Kirklees College “overjoyed” by good Ofsted report
A principal has taken a Yorkshire college from an “inadequate” to a “good” Ofsted grading after downsizing staff and laying out “clear objectives”.
Peter McCann transformed the reputation of Kirklees College over 18 months and when the quality watchdog recently re-inspected they found all eight areas of the curriculum to be “good”.
Under his leadership 25 per cent of the college’s management roles were made redundant as part of essential budget cuts.
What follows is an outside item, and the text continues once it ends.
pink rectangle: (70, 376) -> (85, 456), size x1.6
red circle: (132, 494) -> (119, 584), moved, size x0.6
But as a result Kirklees’ student success rates went from being among the bottom 5 per cent in the country to being in the top ten per cent.
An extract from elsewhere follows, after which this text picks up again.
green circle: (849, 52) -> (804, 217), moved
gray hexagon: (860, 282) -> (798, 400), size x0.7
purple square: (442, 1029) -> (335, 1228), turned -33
I think the college had lost some direction and our data wasn’t very good so we didn’t understand our own college as well as other colleges in the sector,”
“It’s been an amazing journey of improvement over two years,” said the principal.
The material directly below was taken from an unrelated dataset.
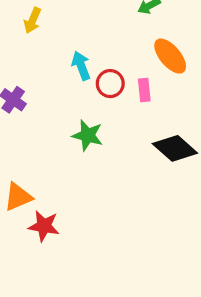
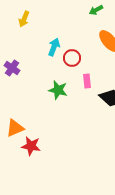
cyan arrow: (81, 66) -> (54, 47), turned 42
pink rectangle: (144, 90) -> (87, 81), moved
“Our long-haul success rates went from 67 to 86 per cent so that’s 19 per cent improvement in two years.”
Peter, who before joining Kirklees was vice-principal at Leeds City College, took his post in May 2011, the same month that Ofsted published a damning report which ranked the institute as inadequate.
He told FE Week how he turned around one of the country’s biggest colleges with 20,000 students.
“I think the college had lost some direction and our data wasn’t very good so we didn’t understand our own college as well as other colleges in the sector,” he said.
“There had been some overlap of responsibilities but I produced a very clear strategic plan. Before it had been unclear of who was accountable for what.
“Giving people that direction and renewed energy and motivation, but at the same time taking out the costs base of the college was the hardest part of the job.”
He said he risk assessed staff and policies and made £5m savings, mainly by job cuts in management roles. He got rid of heads of departments, a vice principal and much of the support staff.
“We had to give the focus back to students on teaching and learning and the needs of the community. Never underestimate the meaning of deep listening to your students and the community and never over estimate your own importance — it’s about teachers and students.”
He said a mantra he carried through was that every student who stays the journey has the right to be successful so therefore it’s up to the staff to go the extra mile to make sure they do. He looked at those who didn’t make it through to work out why.
He set up campus forums to ensure students were listened to and had regular meetings with the head of the students’ union. He said he believed in “dispersed leadership” among staff and simplicity and added that clarity of mission was important.
“We had some garbled mission before so I sat down with staff and we came up with “creating opportunity, changing lives.”
“Just that clarity of focus was a really significant cultural change. We’re here to celebrate the fact that we’re a second chance institution. We are here for our community and they have been so supportive of us — even through the bad times.”
“Everyone is overjoyed that the progress we have made has been recognised. The main feeling among the college is one of personal satisfaction.”